## Directions for this task
From the entries, return every line where the string "молний" shows up.

## Provided records
• • •
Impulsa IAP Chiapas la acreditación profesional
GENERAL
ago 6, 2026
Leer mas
• • •
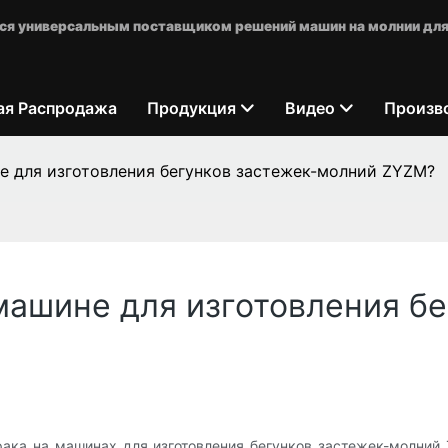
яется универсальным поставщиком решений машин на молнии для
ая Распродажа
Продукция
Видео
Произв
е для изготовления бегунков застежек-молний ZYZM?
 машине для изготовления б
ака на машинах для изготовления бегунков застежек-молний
• • •
## Reply to the exercise
е для изготовления бегунков застежек-молний ZYZM?
ака на машинах для изготовления бегунков застежек-молний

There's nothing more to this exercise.